Fuentes policiales dijeron que el policía detenido es un cabo de 41 años, quien se desempeñaría en el área de Comunicaciones de la Policía Federal.
Los voceros allegados a la investigación precisaron a esta agencia que el motivo del crimen de Ayala, de 38 años, está orientado a un drama pasional.
El arresto del agente se llevó a cabo durante un allanamiento en su vivienda de la calle 1ro. de Mayo 3317 de Villa Caraza, hasta donde llegaron efectivos de la Delegación Departamental de Investigaciones (DDI) de Lomas de Zamora, tras una orden dictada por el fiscal de ese distrito José Luis Juárez, a cargo del caso, indicaron los voceros.
En el lugar, el personal policial secuestró una escopeta calibre 12 y dos pistolas 9 milímetros, una de ellas reglamentaria y otra marca Thunder de uso personal.

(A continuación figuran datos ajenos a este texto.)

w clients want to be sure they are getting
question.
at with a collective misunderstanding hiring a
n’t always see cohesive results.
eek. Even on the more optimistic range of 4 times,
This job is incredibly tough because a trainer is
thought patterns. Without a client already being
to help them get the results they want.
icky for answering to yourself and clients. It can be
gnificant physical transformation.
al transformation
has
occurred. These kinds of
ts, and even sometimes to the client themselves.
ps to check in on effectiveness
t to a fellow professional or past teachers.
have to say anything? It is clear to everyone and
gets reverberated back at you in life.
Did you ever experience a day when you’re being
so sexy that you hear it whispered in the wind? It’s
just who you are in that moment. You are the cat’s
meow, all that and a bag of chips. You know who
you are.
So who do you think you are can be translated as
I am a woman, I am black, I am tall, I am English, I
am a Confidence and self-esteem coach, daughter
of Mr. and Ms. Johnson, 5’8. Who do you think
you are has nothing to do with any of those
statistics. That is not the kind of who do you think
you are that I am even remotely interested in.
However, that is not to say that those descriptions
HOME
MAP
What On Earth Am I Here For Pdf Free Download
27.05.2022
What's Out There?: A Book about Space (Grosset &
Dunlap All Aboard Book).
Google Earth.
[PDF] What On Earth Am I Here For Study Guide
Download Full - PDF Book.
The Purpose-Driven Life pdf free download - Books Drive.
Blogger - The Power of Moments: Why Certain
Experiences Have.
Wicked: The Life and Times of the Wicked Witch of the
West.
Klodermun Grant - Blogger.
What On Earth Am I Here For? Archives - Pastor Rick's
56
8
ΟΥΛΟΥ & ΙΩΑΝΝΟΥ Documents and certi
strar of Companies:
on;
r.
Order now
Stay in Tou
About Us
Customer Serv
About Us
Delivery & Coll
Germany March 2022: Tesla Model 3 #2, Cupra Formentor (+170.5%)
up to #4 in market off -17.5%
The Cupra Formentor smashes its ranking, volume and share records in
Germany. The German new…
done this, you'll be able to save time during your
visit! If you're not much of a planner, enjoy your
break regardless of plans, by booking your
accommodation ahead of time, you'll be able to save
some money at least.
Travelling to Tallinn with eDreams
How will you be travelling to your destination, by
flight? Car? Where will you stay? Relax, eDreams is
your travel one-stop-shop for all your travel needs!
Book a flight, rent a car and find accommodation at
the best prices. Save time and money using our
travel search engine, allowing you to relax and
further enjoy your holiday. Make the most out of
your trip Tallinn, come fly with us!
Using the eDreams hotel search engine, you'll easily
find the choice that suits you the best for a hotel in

La detención se llevó a cabo en base a las declaraciones de testigos, allegados a la víctima, quienes indicaron que el efectivo de la Federal "no sería ajeno al crimen", especificaron los voceros.
Ayala fue asesinado de dos balazos el lunes a las 6.30 cuando llegaba a su casa de la calle Islandia 3603, entre Lituania y San Vladimiro, después de dar dos recitales con el grupo en las localidades bonaerenses de San Miguel y Ezeiza.
El cantante estaba acompañado por su primo, Teófilo Correa, de 21 años, a quien acompañó hasta la esquina de su casa para tomar el colectivo, oportunidad en la que pasó por el lugar un automóvil Fiat 147 color blanco, con un solo ocupante que le disparó a quemarropa y sin mediar palabra y luego huyó.
Ayala recibió un tiro en uno de los brazos y otro en el abdomen, por lo que fue llevado gravemente herido al hospital Evita, de Lanús, pero falleció antes de llegar.
La autopsia, ordenada por el fiscal Juárez, determinó que el cantante había sido baleado con un arma calibre 9 milímetros.
Si bien en un primer momento se evaluó la posibilidad de que el crimen podría tener relación con el ambiente musical, fuentes ligadas a la investigación señalaron que el móvil sería un drama pasional.